Biologists believe that the emergence of life requires very specific conditions. Specifically, it needs several wet-dry cycles. In other words, you need several stages of dehydration (drying) and rehydration (wetting) to concentrate molecular building blocks. These cycles, which can happen in volcanic pools that evaporate and refill this rain, can concentrate molecules and link them together into long chains like RNA.
On a sunless exomoon, the tides would be massive. As the moon moves through its orbit, the changing gravitational pull could cause the oceans to heave and recede, creating perfect wet-dry zones on any available land.

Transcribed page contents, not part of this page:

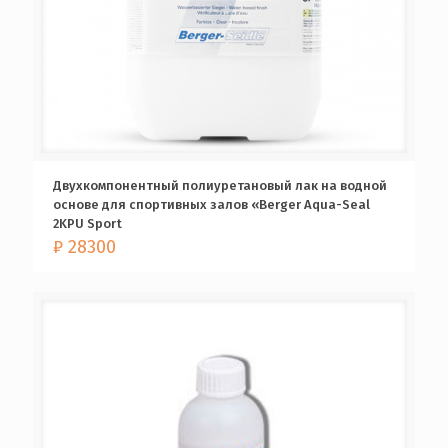
Двухкомпонентный полиуретановый лак на водной
основе для спортивных залов «Berger Aqua-Seal
2KPU Sport
₽
28300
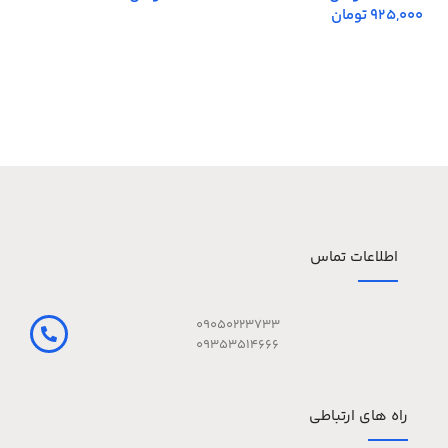
925,000 تومان
اطلاعات تماس
09050223733
09353514666
راه های ارتباطی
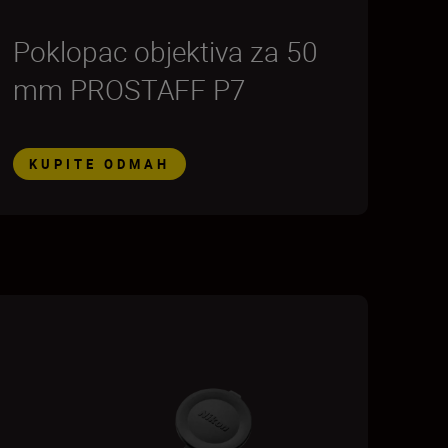
Poklopac objektiva za 50
mm PROSTAFF P7
KUPITE ODMAH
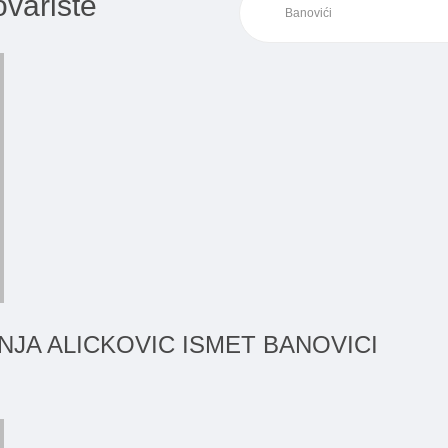
ovarište
JA ALICKOVIC ISMET BANOVICI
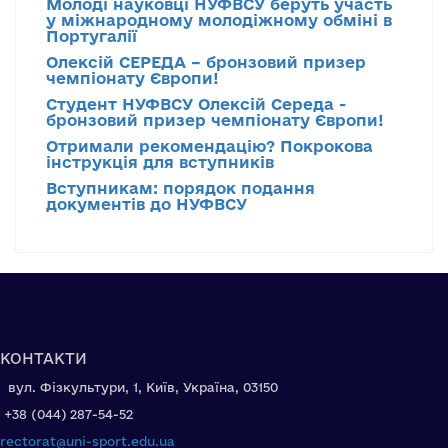
Молоді науковці НУФВСУ беруть участь
у міжнародному молодіжному обміні в
Португалії
Олексій СЕРЕДА – бронзовий призер
чемпіонату Європи!
Студент НУФВСУ Олексій Середа -
бронзовий призер чемпіонату Європи!
Отримали рекомендацію? Покрокова
інструкція для вступників
Вступникам: порядок подання
документів до НУФВСУ
КОНТАКТИ
вул. Фізкультури, 1, Київ, Україна, 03150
+38 (044) 287-54-52
rectorat@uni-sport.edu.ua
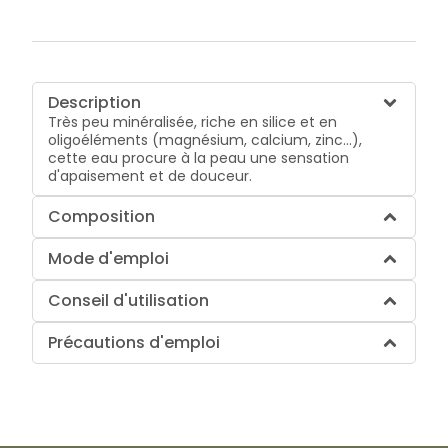
Description
Très peu minéralisée, riche en silice et en
oligoéléments (magnésium, calcium, zinc...),
cette eau procure à la peau une sensation
d'apaisement et de douceur.
Composition
Mode d'emploi
Conseil d'utilisation
Précautions d'emploi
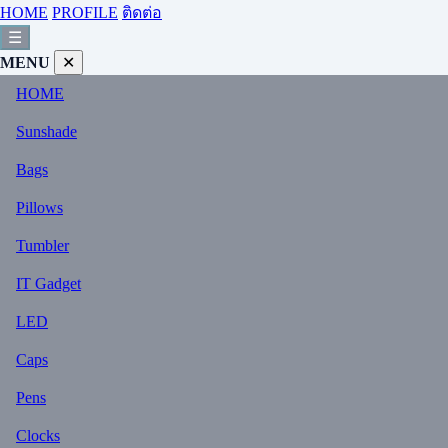
HOME
PROFILE
ติดต่อ
☰
MENU
✕
HOME
Sunshade
Bags
Pillows
Tumbler
IT Gadget
LED
Caps
Pens
Clocks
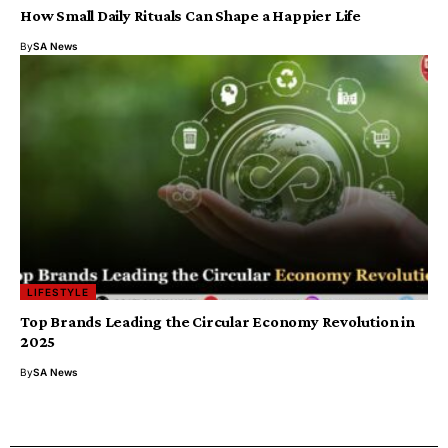
How Small Daily Rituals Can Shape a Happier Life
By
SA News
LIFESTYLE
Top Brands Leading the Circular Economy Revolution in
2025
By
SA News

The researchers, led by David Dahlbüdding and Tommaso Grassi from the Max Plank Institute for Extraterrestrial Physics, also modelled the atmospheres of such planets. They found that these hydrogen worlds would likely be rich in ammonia, which makes water less acidic. This is exactly what you need to help RNA strands grow and stay stable.
A Numbers Game
The problem with these studies is that they show what could be possible. But you still need some conditions to be just right. In that sense, whether life really can exist on such planets becomes a game of odds. If life emerging is like winning the lottery, you need a lot of tickets to improve your odds.
This is where things really get interesting, because the number of these rogue planets is staggering.

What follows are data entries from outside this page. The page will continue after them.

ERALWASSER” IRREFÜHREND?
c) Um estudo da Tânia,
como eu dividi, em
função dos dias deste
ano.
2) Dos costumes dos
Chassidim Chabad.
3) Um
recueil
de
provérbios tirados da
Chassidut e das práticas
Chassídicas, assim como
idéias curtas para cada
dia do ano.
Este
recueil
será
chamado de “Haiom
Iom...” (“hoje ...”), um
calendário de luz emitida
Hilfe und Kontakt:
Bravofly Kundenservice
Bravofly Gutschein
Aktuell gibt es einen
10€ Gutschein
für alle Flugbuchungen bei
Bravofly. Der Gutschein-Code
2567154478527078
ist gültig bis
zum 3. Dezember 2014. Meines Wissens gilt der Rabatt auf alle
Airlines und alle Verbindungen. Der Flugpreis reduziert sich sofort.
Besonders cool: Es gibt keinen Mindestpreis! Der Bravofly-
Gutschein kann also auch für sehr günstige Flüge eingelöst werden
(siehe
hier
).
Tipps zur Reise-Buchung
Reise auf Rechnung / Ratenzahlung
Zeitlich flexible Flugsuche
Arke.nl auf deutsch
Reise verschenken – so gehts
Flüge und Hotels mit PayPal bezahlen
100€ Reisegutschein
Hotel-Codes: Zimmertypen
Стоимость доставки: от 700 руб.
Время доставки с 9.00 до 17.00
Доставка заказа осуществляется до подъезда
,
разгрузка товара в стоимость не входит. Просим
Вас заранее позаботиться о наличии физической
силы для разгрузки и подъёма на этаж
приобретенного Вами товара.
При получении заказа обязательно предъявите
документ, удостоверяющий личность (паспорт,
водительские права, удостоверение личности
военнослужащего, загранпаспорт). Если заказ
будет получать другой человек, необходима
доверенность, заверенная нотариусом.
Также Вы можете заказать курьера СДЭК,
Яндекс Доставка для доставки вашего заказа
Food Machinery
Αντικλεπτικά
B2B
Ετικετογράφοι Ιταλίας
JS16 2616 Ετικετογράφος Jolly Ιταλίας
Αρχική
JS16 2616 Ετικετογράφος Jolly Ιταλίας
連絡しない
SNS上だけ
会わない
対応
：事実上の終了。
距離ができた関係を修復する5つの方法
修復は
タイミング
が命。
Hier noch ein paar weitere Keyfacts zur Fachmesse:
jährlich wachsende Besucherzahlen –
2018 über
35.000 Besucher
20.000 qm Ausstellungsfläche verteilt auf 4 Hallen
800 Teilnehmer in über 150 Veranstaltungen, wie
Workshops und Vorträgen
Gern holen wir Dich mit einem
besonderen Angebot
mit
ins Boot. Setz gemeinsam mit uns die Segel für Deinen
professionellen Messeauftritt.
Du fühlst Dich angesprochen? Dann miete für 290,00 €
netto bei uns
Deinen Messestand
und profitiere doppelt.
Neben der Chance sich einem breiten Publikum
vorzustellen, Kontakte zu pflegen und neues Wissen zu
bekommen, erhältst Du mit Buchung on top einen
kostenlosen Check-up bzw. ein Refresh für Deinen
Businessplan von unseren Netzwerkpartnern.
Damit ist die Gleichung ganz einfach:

Current estimates suggest there could be at least two ejected rogue planets for every single star in our galaxy. Some surveys suggest the number could even be as high as 21 rogue planets per star. In a galaxy of hundreds of billions of stars, we are talking about a trillion wandering worlds. So, there are a lot of lottery tickets.
If even a fraction of those worlds have Earth-sized moons, the total “habitable real estate” in the universe might be mostly in the dark.

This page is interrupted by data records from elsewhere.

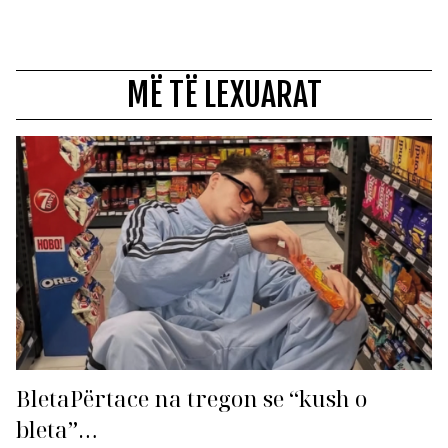
MË TË LEXUARAT
BletaPërtace na tregon se “kush o
bleta”…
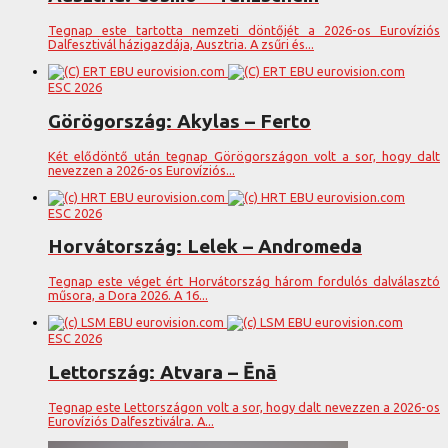
Tegnap este tartotta nemzeti döntőjét a 2026-os Eurovíziós
Dalfesztivál házigazdája, Ausztria. A zsűri és...
ESC 2026
Görögország: Akylas – Ferto
Két elődöntő után tegnap Görögországon volt a sor, hogy dalt
nevezzen a 2026-os Eurovíziós...
ESC 2026
Horvátország: Lelek – Andromeda
Tegnap este véget ért Horvátország három fordulós dalválasztó
műsora, a Dora 2026. A 16...
ESC 2026
Lettország: Atvara – Ēnā
Tegnap este Lettországon volt a sor, hogy dalt nevezzen a 2026-os
Eurovíziós Dalfesztiválra. A...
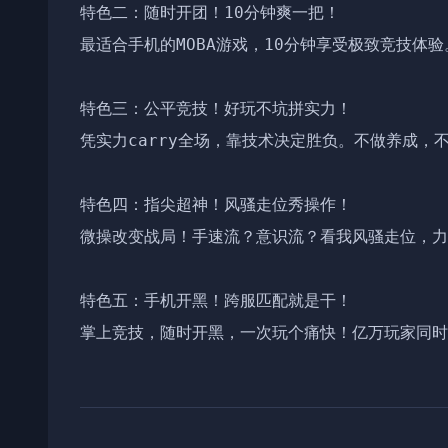
特色二：随时开团！10分钟爽一把！

最适合手机的MOBA游戏，10分钟享受极致竞技体
特色三：公平竞技！好玩不坑拼实力！

凭实力carry全场，靠技术决定胜负。不做养成，
特色四：指尖超神！风骚走位秀操作！

微操改变战局！手速流？意识流？看我风骚走位，力
特色五：手机开黑！跨服匹配就是干！

掌上竞技，随时开黑，一次玩个痛快！亿万玩家同时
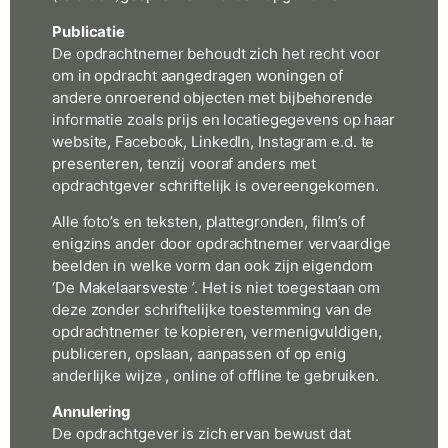
Publicatie
De opdrachtnemer behoudt zich het recht voor
om in opdracht aangedragen woningen of
andere onroerend objecten met bijbehorende
informatie zoals prijs en locatiegegevens op haar
website, Facebook, LinkedIn, Instagram e.d. te
presenteren, tenzij vooraf anders met
opdrachtgever schriftelijk is overeengekomen.
Alle foto’s en teksten, plattegronden, film’s of
enigzins ander door opdrachtnemer vervaardige
beelden in welke vorm dan ook zijn eigendom
‘De Makelaarsveste ’. Het is niet toegestaan om
deze zonder schriftelijke toestemming van de
opdrachtnemer te kopieren, vermenigvuldigen,
publiceren, opslaan, aanpassen of op enig
anderlijke wijze , online of offline te gebruiken.
Annulering
De opdrachtgever is zich ervan bewust dat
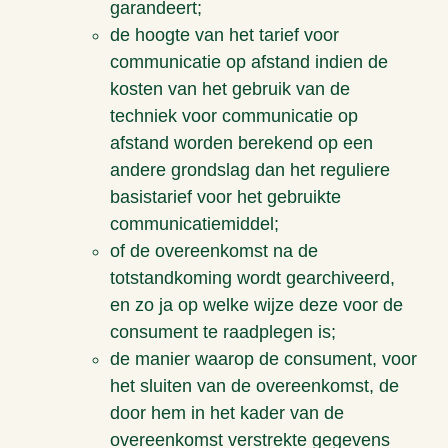
garandeert;
de hoogte van het tarief voor
communicatie op afstand indien de
kosten van het gebruik van de
techniek voor communicatie op
afstand worden berekend op een
andere grondslag dan het reguliere
basistarief voor het gebruikte
communicatiemiddel;
of de overeenkomst na de
totstandkoming wordt gearchiveerd,
en zo ja op welke wijze deze voor de
consument te raadplegen is;
de manier waarop de consument, voor
het sluiten van de overeenkomst, de
door hem in het kader van de
overeenkomst verstrekte gegevens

Ultimately, this research could even help us understand how life emerged on Earth, the researchers conclude.
“These environments are interesting to model because they push planetary modelling into unusual regimes, but they also serve to understand the environments in which potential life precursors emerged on Earth,” Tommaso Grassi, MPE Scientist.
We tend to think life needs a star because Earth does. This study reminds us that a star may be only one way to pay the energy bill. Gravity can do it too. Pressure can help. Chemistry can conspire. A world can be severed from its sun and still, under the right conditions, hold onto warmth for billions of years.
Some of the most promising habitats in the universe may be places no dawn ever reaches.
The study is published in the journal Monthly Notices of the Royal Astronomical Society.